We see the good and we see the bad. Without the government, our states, cities and towns would be unable to run. They provide the services that keep us safe and keep our streets clean, to name a few. These services are performed by a skilled and dedicated civil service. For decades, the unions representing these workers fought for fair wages and benefits. As a result government jobs helped to create and sustain the middle class in this country. The benefits that these government jobs provide -- although we must continue to fight for them -- allow millions of people to have security in their careers and respect in retirement.
We also know, however, the problems that politics can cause in government. For example, each year the budget process turns into a battle where public employee unions fight with the government to keep service levels the same and workers in their jobs. Many issues are not settled until the last minute, which creates fear and uncertainty among many of us that depend on the outcome. More recently, Mayor Bloomberg attempted to change a long standing practice whereby the comptroller sets the city's prevailing wage standard. That sort of power grab is all too common and doesn't help anyone but those in control.
Government can also be confusing and inefficient. The greater good can get lost within a tangled web of government rules and procedures. For example, many recent news articles have accused the New York City Housing Authority of letting millions of dollars idle while their buildings fall deeper into disrepair. But rather than just leveling accusations, we must not lose sight of NYCHA's mission -- to keep its residents and workers safe.

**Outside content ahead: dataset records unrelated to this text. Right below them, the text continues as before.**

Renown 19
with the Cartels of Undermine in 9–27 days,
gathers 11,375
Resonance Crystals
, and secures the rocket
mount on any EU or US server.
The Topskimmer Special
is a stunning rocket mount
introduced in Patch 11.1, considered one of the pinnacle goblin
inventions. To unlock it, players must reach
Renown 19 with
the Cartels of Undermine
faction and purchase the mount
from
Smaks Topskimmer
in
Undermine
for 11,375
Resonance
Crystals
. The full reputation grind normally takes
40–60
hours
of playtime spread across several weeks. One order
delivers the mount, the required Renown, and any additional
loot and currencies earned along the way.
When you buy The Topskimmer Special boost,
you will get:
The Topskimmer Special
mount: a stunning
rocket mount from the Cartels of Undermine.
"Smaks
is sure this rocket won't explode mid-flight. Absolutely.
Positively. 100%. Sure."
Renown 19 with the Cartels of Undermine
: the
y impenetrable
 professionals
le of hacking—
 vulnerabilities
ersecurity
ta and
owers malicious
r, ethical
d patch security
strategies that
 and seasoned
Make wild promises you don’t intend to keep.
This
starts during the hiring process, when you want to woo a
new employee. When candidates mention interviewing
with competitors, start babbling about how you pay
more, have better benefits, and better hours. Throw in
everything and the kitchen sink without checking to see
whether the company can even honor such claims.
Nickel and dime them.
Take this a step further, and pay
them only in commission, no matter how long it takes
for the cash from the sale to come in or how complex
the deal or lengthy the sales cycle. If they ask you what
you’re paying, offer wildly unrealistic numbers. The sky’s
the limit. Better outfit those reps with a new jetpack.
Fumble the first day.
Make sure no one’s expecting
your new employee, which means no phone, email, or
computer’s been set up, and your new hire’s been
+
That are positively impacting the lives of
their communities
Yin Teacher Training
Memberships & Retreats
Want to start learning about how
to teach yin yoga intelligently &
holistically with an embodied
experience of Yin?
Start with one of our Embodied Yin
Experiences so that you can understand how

That is why we must always be striving to push for the good in government and fight against the bad. We were able to stop the Mayor in his efforts to control the prevailing wage by challenging him in the courts. That will make sure that the process remains independent and fair. We are also working with NYHCA officials to help them confront the budget issues they are facing for many reasons. Perhaps they could handle many things better, but at the end of the day, we must work together. If we do not help NYCHA get more federal funding and use the money they already have, we will all be in trouble.
Many at NYCHA are trying hard to make things right, but government by its nature has difficulty making big changes. We must do all we can in an effort to be discriminating as well as supportive.
The fight to improve government and make it respond to the needs and values of the majority of the people it represents is a lifetime commitment. As we all know, even those who don't work in government, this presidential race will be very important to the future of this country. The Democrats and the Republicans have two very different views about how government should work. If Mitt Romney and the Republicans win this race, they will eviscerate government services and funding. Millions will suffer and thousands of our jobs will be eliminated.
We must join together as we have so many times in the past and stand united against this dangerous vision for this country and its government. Obama and the Democrats understand what government is for, protecting the people, serving the public and creating prosperity for everyone.
Government can be a powerful and positive force in everyone's life. We must continue to spread that message to everyone in this city, state and country. Once people understand that the government and its employees are determined to make the country better, then it will not be hard to push for the changes we want -- good jobs with living wages; educational opportunities; comprehensive health care coverage; safe and affordable housing; secure pensions; dignity in retirement; and of course, liberty and justice for all.